Smiling husband looking at his wife while relaxing on bed

Pregnancy can take a toll on your body. But while you need sleep during pregnancy, it's not always easy. If you have a pregnancy test and it comes back positive, you may be wondering what to expect next. This is where the due date calendar comes into play. With some basic information about your last period and cycle length, the pregnancy calculator can help you work out your estimated date of birth. This information is also useful when considering your baby's due date before trying to conceive. Now you can learn how pregnancy affects sleep and what you can do to sleep comfortably.

Why can't I sleep during pregnancy?

 

It's normal to feel tired during pregnancy, so try not to feel depressed about yourself, as depression can lead to more insomnia. Your baby is growing and your tummy is getting bigger, which is understandably making it difficult for you to feel comfortable at night. Hormonal changes can also contribute to early pregnancy fatigue. Heartburn, nausea, and frequent urination are normal symptoms. Also, you may be worried about how your baby’s health, which can lead to those sleepless nights. In pregnancy, bladder issues can manifest in two ways. You may still need to pee more frequently early on owing to hormonal changes during pregnancy. As your pregnancy progresses, your enlarging uterus exerts strain on your bladder, resulting in increased toilet journeys. However, abstaining from alcohol fully before bed might cause leg cramps, so be mindful but drink to make yourself comfortable.

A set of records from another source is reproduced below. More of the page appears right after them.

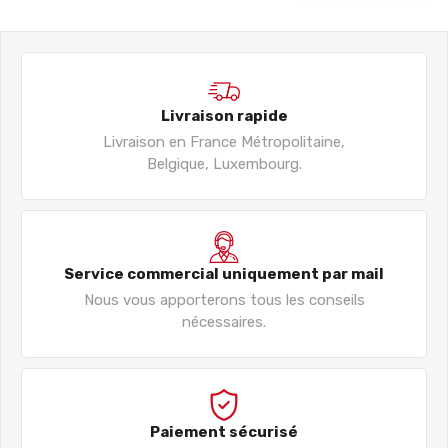
Livraison rapide
Livraison en France Métropolitaine,
Belgique, Luxembourg.
Service commercial uniquement par mail
Nous vous apporterons tous les conseils
nécessaires.
Paiement sécurisé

Tips for getting a better sleep in pregnancy

 

  • Fresh air and exercise. Fresh air and moderate exercise, as long as you're comfortable, can help you feel more sleepy at night. There are other benefits as well. One study found that 35-90 minutes of aerobic exercise 3-4 times a week during pregnancy was associated with higher odds of vaginal delivery and lower odds of gestational diabetes and high blood pressure.

 

  • Reduce caffeine. Reduce or eliminate caffeine, especially later in the day, and remember that caffeine is also found in tea, chocolate, soft drinks, energy drinks, and some medicines such as cold and flu medicine.

 

  • Say NO to alcohol. Alcohol is associated with more sleep disturbances, so that;s another reason why drinking alcohol during pregnancy is harmful for your and your baby’s health. 

 

  • Eat healthy food. Eat a healthy diet rich in fresh fruits and vegetables, and you may find herbal teas to help you relax in the evening. Do some research before you drink it, though—while ginger and mint tea can help relieve morning sickness, green tea has the same amount of caffeine as regular tea.

 

  • Drink up! Drink plenty of fluids during the day, but cut down before bedtime to minimize frequent nighttime urination.

 

  • Go to bed with a clear mind. Stress and anxiety are the main culprits that prevent a good night's sleep. Remember that worrying won't help you, but talking about your problems will. Find a friend or professional who can listen and help you when issues arise in your life that worry or upset you.

 

While finding a comfortable sleeping position can be difficult as your baby gets older (busier), try a few different sleeping positions to see which sleeps you best. Previously, providers advised expecting mothers not to sleep on their backs after the 20-week milestone. The new guidelines suggest that it is perfectly fine to sleep on your back throughout your pregnancy if you are comfortable. If your sleep deprivation is interfering with your daily life, set aside some time to discuss pregnancy-friendly sleep aids with your doctor. After all, getting enough sleep is vital to your health and that of your growing baby! 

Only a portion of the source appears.